Knowledge, Skills, and Abilities

  • Excellent verbal and written communication skills required.
  • Must possess good time management skills, with the ability to prioritize and multi-task.
  • Must be detail-oriented and analytical to ensure documentation is being assessed properly.
  • Experience with CRM platforms, preferably Salesforce, Oracle, and/or Brightree preferred.
  • Work experience or knowledge of the healthcare industry, preferably specific to Medicare or prescription guidelines.

Qualifications (Experience and Education)

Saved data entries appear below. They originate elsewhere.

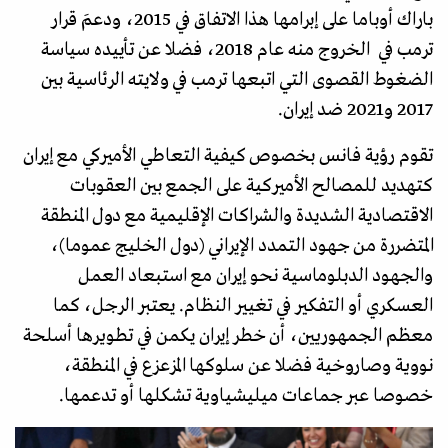
باراك أوباما على إبرامها هذا الاتفاق في 2015، ودعمَ قرار
ترمب في الخروج منه عام 2018، فضلا عن تأييده سياسة
الضغوط القصوى التي اتبعها ترمب في ولايته الرئاسية بين
2017 و2021 ضد إيران.
تقوم رؤية فانس بخصوص كيفية التعاطي الأميركي مع إيران
كتهديد للمصالح الأميركية على الجمع بين العقوبات
الاقتصادية الشديدة والشراكات الإقليمية مع دول المنطقة
المتضررة من جهود التمدد الإيراني (دول الخليج عموما)،
والجهود الدبلوماسية نحو إيران مع استبعاد العمل
العسكري أو التفكير في تغيير النظام. يعتبر الرجل، كما
معظم الجمهوريين، أن خطر إيران يكمن في تطويرها أسلحة
نووية وصاروخية فضلا عن سلوكها المزعزع في المنطقة،
خصوصا عبر جماعات ميليشياوية تشكلها أو تدعمها.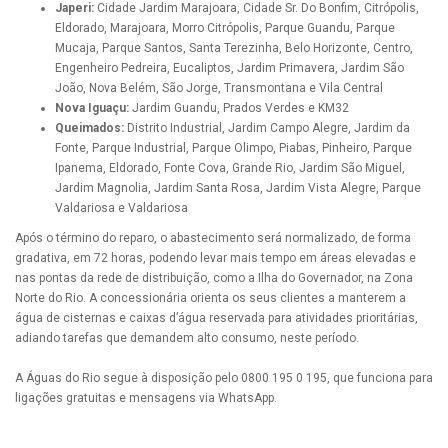
Japeri:
Cidade Jardim Marajoara, Cidade Sr. Do Bonfim, Citrópolis,
Eldorado, Marajoara, Morro Citrópolis, Parque Guandu, Parque
Mucaja, Parque Santos, Santa Terezinha, Belo Horizonte, Centro,
Engenheiro Pedreira, Eucaliptos, Jardim Primavera, Jardim São
João, Nova Belém, São Jorge, Transmontana e Vila Central
Nova Iguaçu:
Jardim Guandu, Prados Verdes e KM32
Queimados:
Distrito Industrial, Jardim Campo Alegre, Jardim da
Fonte, Parque Industrial, Parque Olimpo, Piabas, Pinheiro, Parque
Ipanema, Eldorado, Fonte Cova, Grande Rio, Jardim São Miguel,
Jardim Magnolia, Jardim Santa Rosa, Jardim Vista Alegre, Parque
Valdariosa e Valdariosa
Após o término do reparo, o abastecimento será normalizado, de forma
gradativa, em 72 horas, podendo levar mais tempo em áreas elevadas e
nas pontas da rede de distribuição, como a Ilha do Governador, na Zona
Norte do Rio. A concessionária orienta os seus clientes a manterem a
água de cisternas e caixas d’água reservada para atividades prioritárias,
adiando tarefas que demandem alto consumo, neste período.
A Águas do Rio segue à disposição pelo 0800 195 0 195, que funciona para
ligações gratuitas e mensagens via WhatsApp.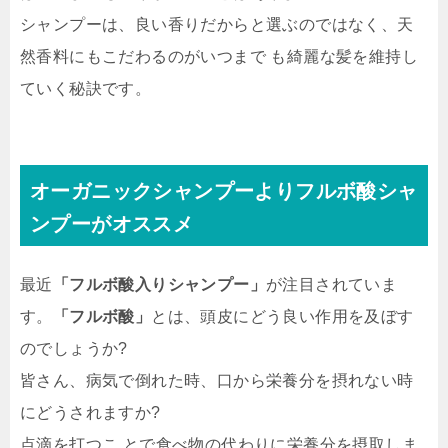
シャンプーは、良い香りだからと選ぶのではなく、天
然香料にもこだわるのがいつまで も綺麗な髪を維持し
ていく秘訣です。
オーガニックシャンプーよりフルボ酸シャ
ンプーがオススメ
最近
「フルボ酸入りシャンプー」
が注目されていま
す。
「フルボ酸」
とは、頭皮にどう良い作用を及ぼす
のでしょうか?
皆さん、病気で倒れた時、口から栄養分を摂れない時
にどうされますか?
点滴を打つこ とで食べ物の代わりに栄養分を摂取しま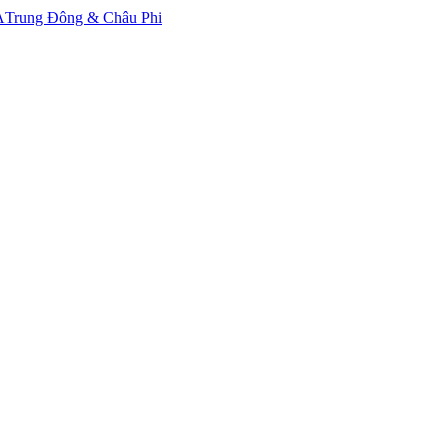
A
Trung Đông & Châu Phi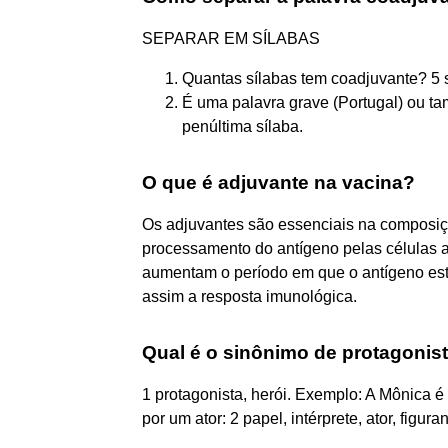
SEPARAR EM SÍLABAS
Quantas sílabas tem coadjuvante? 5 s
É uma palavra grave (Portugal) ou ta
penúltima sílaba.
O que é adjuvante na vacina?
Os adjuvantes são essenciais na composição
processamento do antígeno pelas células 
aumentam o período em que o antígeno es
assim a resposta imunológica.
Qual é o sinônimo de protagonis
1 protagonista, herói. Exemplo: A Mônica 
por um ator: 2 papel, intérprete, ator, figuran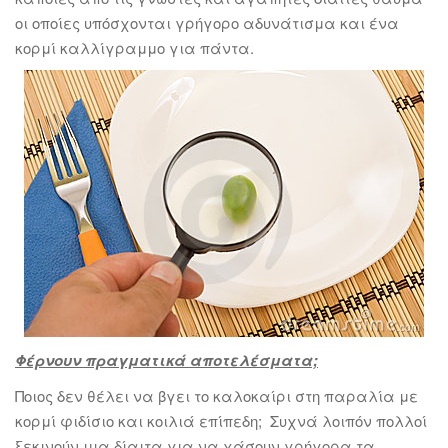
οι οποίες υπόσχονται γρήγορο αδυνάτισμα και ένα
κορμί καλλίγραμμο για πάντα.
Φέρνουν πραγματικά αποτελέσματα;
Ποιος δεν θέλει να βγει το καλοκαίρι στη παραλία με
κορμί φιδίσιο και κοιλιά επίπεδη; Συχνά λοιπόν πολλοί
ξεκινούν μια δίαιτα για να χάσουν γρήγορα τα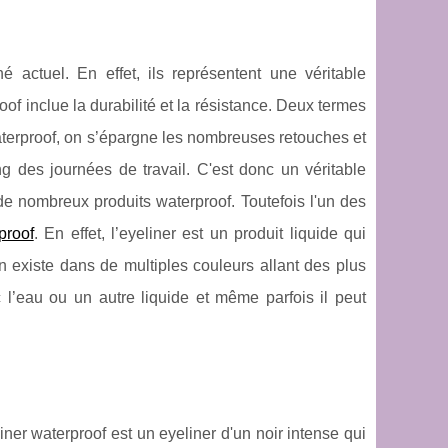
 actuel. En effet, ils représentent une véritable
of inclue la durabilité et la résistance. Deux termes
aterproof, on s’épargne les nombreuses retouches et
g des journées de travail. C'est donc un véritable
 de nombreux produits waterproof. Toutefois l'un des
proof
. En effet, l’eyeliner est un produit liquide qui
en existe dans de multiples couleurs allant des plus
c l’eau ou un autre liquide et même parfois il peut
iner waterproof est un eyeliner d'un noir intense qui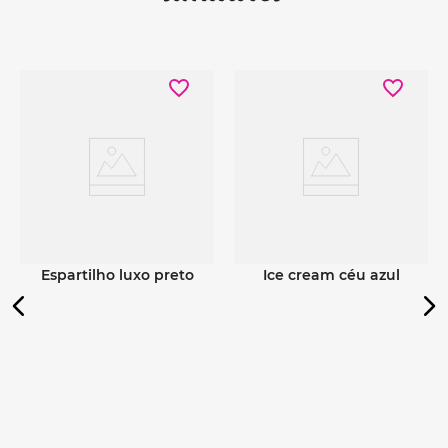
Ver detalhes
Ver detalhes
espartilho luxo preto
ice cream céu azul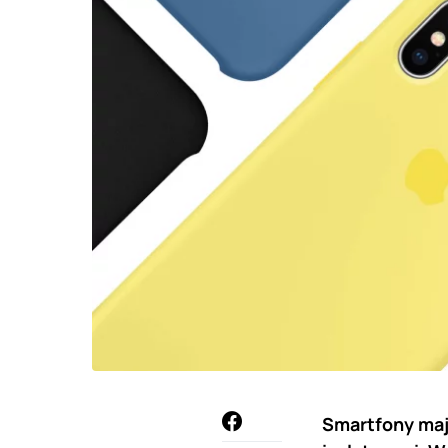
Smartfony maj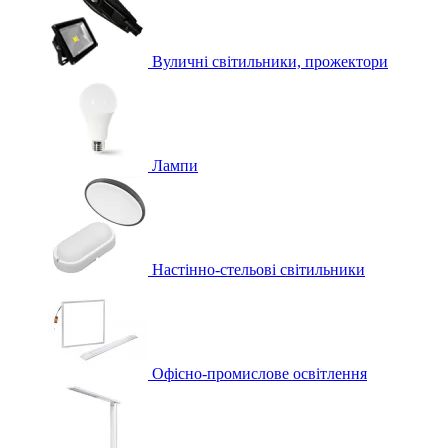
Вуличні світильники, прожектори
Лампи
Настінно-стельові світильники
Офісно-промислове освітлення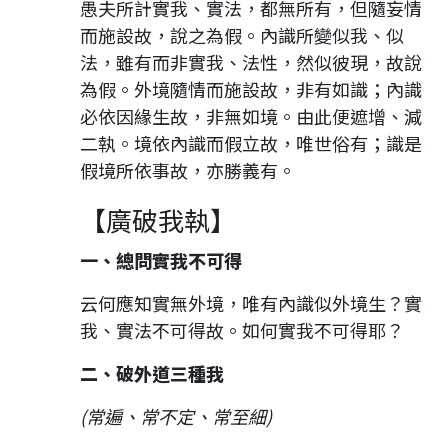
愚夫所計實我、實法，都無所有，但隨妄情
而施設故，說之為假。內識所變似我、似
法，雖有而非實我、法性，然似彼現，故說
為假。外境隨情而施設故，非有如識；內識
必依因緣生故，非無如境。由此便遮增、減
二執。境依內識而假立故，唯世俗有；識是
假境所依事故，亦勝義有。
【廣破我執】
一、總問實我不可得
云何應知實無外境，唯有內識似外境生？實
我、實法不可得故。如何實我不可得耶？
二、破外道三種我
(常遍、常不定、常至細)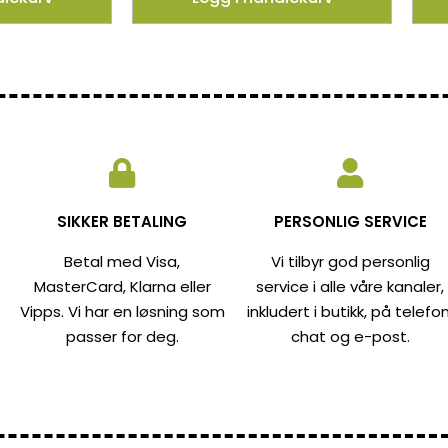
SIKKER BETALING
PERSONLIG SERVICE
Betal med Visa,
Vi tilbyr god personlig
MasterCard, Klarna eller
service i alle våre kanaler,
Vipps. Vi har en løsning som
inkludert i butikk, på telefon
passer for deg.
chat og e-post.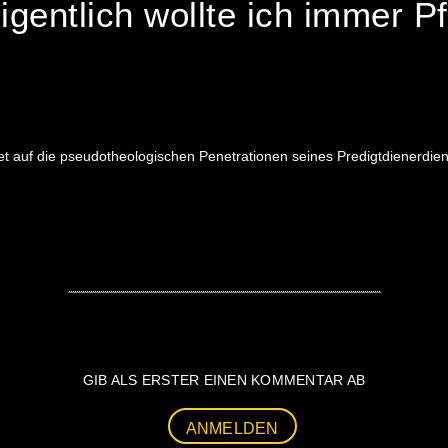
gentlich wollte ich immer Pf
tet auf die pseudotheologischen Penetrationen seines Predigtdienerdi
GIB ALS ERSTER EINEN KOMMENTAR AB
ANMELDEN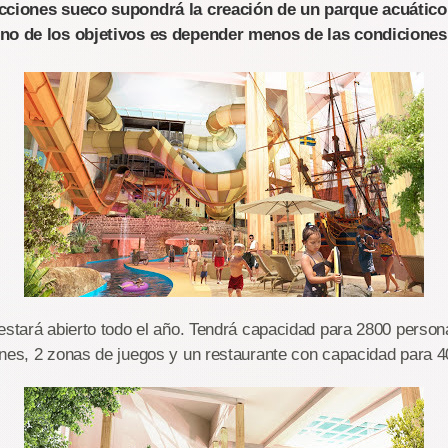
cciones sueco supondrá la creación de un parque acuático 
Uno de los objetivos es depender menos de las condiciones
estará abierto todo el año. Tendrá capacidad para 2800 person
anes, 2 zonas de juegos y un restaurante con capacidad para 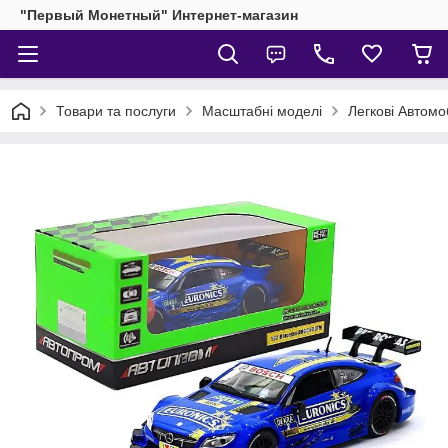
"Первый Монетный" Интернет-магазин
Товари та послуги
Масштабні моделі
Легкові Автомоб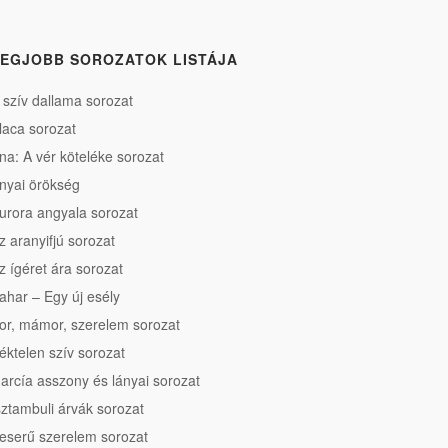
EGJOBB SOROZATOK LISTÁJA
 szív dallama sorozat
laca sorozat
na: A vér köteléke sorozat
nyai örökség
urora angyala sorozat
z aranyifjú sorozat
z ígéret ára sorozat
ahar – Egy új esély
or, mámor, szerelem sorozat
éktelen szív sorozat
arcía asszony és lányai sorozat
sztambuli árvák sorozat
eserű szerelem sorozat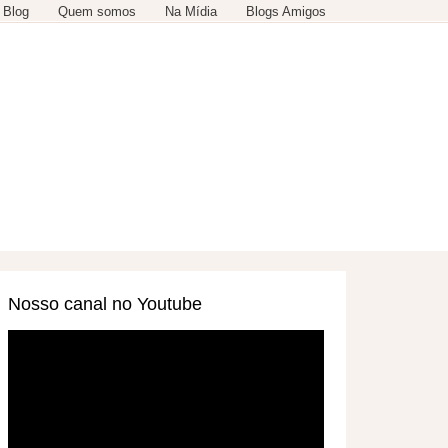
 Blog
Quem somos
Na Mídia
Blogs Amigos
SERVIÇOS
OUTROS
Nosso canal no Youtube
Tocador
de
vídeo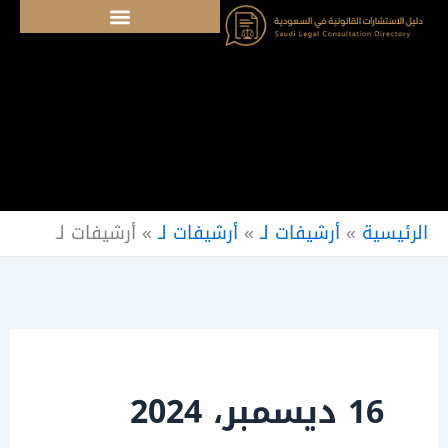
خطي
لى
لمحتوى
الرئيسية
»
أرشيفات لـ
»
أرشيفات لـ
»
أرشيفات لـ
16 ديسمبر، 2024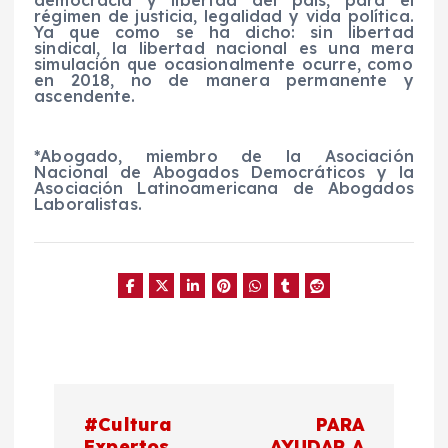
democracia y libertad del país, para el
régimen de justicia, legalidad y vida política.
Ya que como se ha dicho: sin libertad
sindical, la libertad nacional es una
mera
simulación que ocasionalmente ocurre
,
como
en 2018, no de
manera
permanente y
ascendente.
*
Abogado, miembro de la Asociación
Nacional de Abogados Democráticos y la
Asociación Latinoamericana de Abogados
Laboralistas.
N
#Cultura
PARA
Expertos
AYUDAR A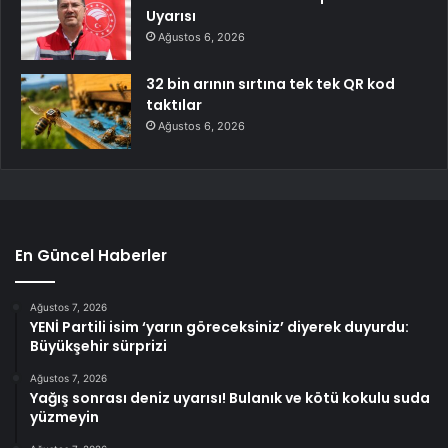
Uyarısı
Ağustos 6, 2026
32 bin arının sırtına tek tek QR kod
taktılar
Ağustos 6, 2026
En Güncel Haberler
Ağustos 7, 2026
YENİ Partili isim ‘yarın göreceksiniz’ diyerek duyurdu:
Büyükşehir sürprizi
Ağustos 7, 2026
Yağış sonrası deniz uyarısı! Bulanık ve kötü kokulu suda
yüzmeyin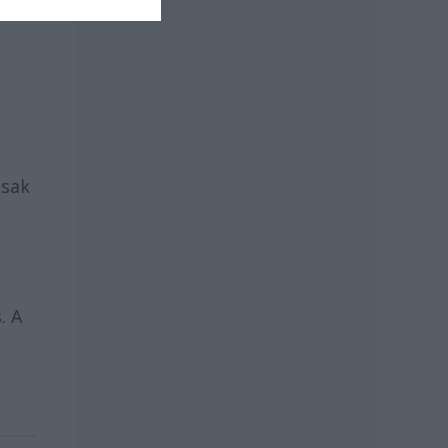
csak
. A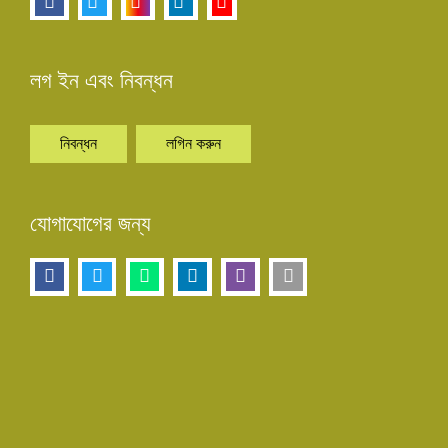
লগ ইন এবং নিবন্ধন
নিবন্ধন
লগিন করুন
যোগাযোগের জন্য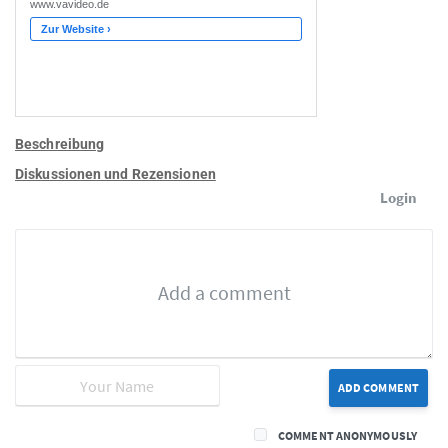
Beschreibung
Diskussionen und Rezensionen
Login
ADD COMMENT
COMMENT ANONYMOUSLY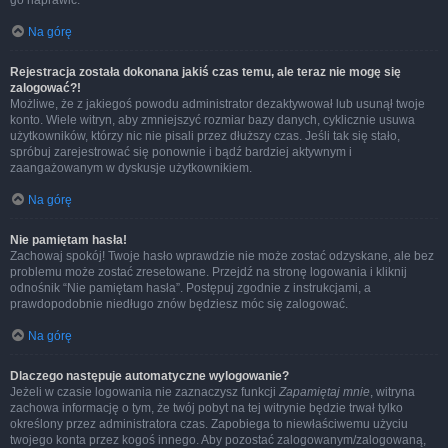
go naprawić.
Na górę
Rejestracja została dokonana jakiś czas temu, ale teraz nie mogę się
zalogować?!
Możliwe, że z jakiegoś powodu administrator dezaktywował lub usunął twoje
konto. Wiele witryn, aby zmniejszyć rozmiar bazy danych, cyklicznie usuwa
użytkowników, którzy nic nie pisali przez dłuższy czas. Jeśli tak się stało,
spróbuj zarejestrować się ponownie i bądź bardziej aktywnym i
zaangażowanym w dyskusje użytkownikiem.
Na górę
Nie pamiętam hasła!
Zachowaj spokój! Twoje hasło wprawdzie nie może zostać odzyskane, ale bez
problemu może zostać zresetowane. Przejdź na stronę logowania i kliknij
odnośnik “Nie pamiętam hasła”. Postępuj zgodnie z instrukcjami, a
prawdopodobnie niedługo znów będziesz móc się zalogować.
Na górę
Dlaczego następuje automatyczne wylogowanie?
Jeżeli w czasie logowania nie zaznaczysz funkcji
Zapamiętaj mnie
, witryna
zachowa informację o tym, że twój pobyt na tej witrynie będzie trwał tylko
określony przez administratora czas. Zapobiega to niewłaściwemu użyciu
twojego konta przez kogoś innego. Aby pozostać zalogowanym/zalogowaną,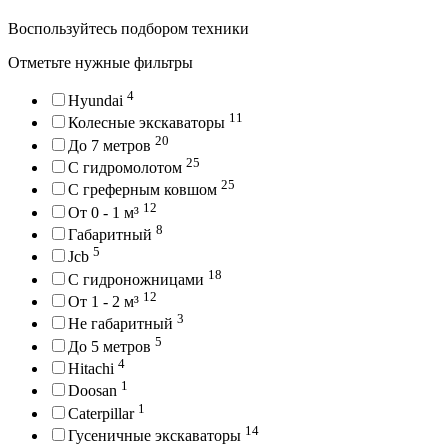
Воспользуйтесь подбором техники
Отметьте нужные фильтры
4
Hyundai
11
Колесные экскаваторы
20
До 7 метров
25
С гидромолотом
25
С греферным ковшом
12
От 0 - 1 м³
8
Габаритный
5
Jcb
18
С гидроножницами
12
От 1 - 2 м³
3
Не габаритный
5
До 5 метров
4
Hitachi
1
Doosan
1
Caterpillar
14
Гусеничные экскаваторы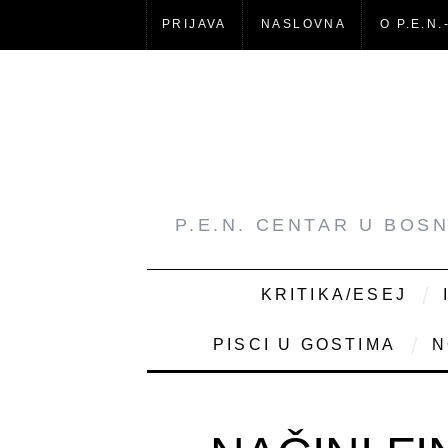
PRIJAVA
NASLOVNA
O P.E.N.
P.E.N. CENTAR U BOS
KRITIKA/ESEJ
PISCI U GOSTIMA
N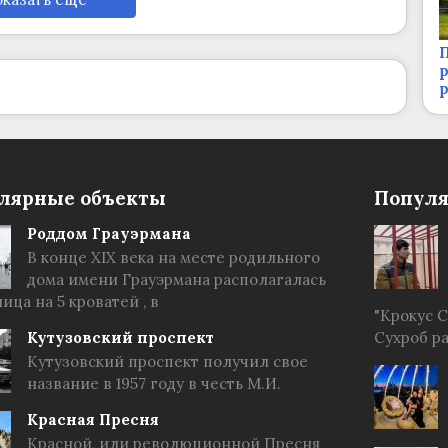
П
р
лярные объекты
Популя
Роддом Грауэрмана
В конце XIX века на месте родильного
дома имени Грауэрмана располагалась
ица на 5 кроватей , в
"Крокус 
Кутузовский проспект
Сухроб р
Кутузовский проспект получил свое
название в 1957 году в честь М.И.
Красная Пресня
Красной, или революционной Пресня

  • High School diploma or equivalent, required.
  • 0-1 years of experience reviewing documentation for Medicare Oxygen/DME Billing, Insurance Billing, or prescription requirements, required.
  • Experience working with Medical Sales personnel, preferred.
  • Intermediate knowledge/proficiency in Microsoft Office, Salesforce, Oracle, and/or Brightree, preferred.
  • A combination of training, education and experience that is equivalent to the qualifications listed above and that provides the required knowledge, skills, and abilities.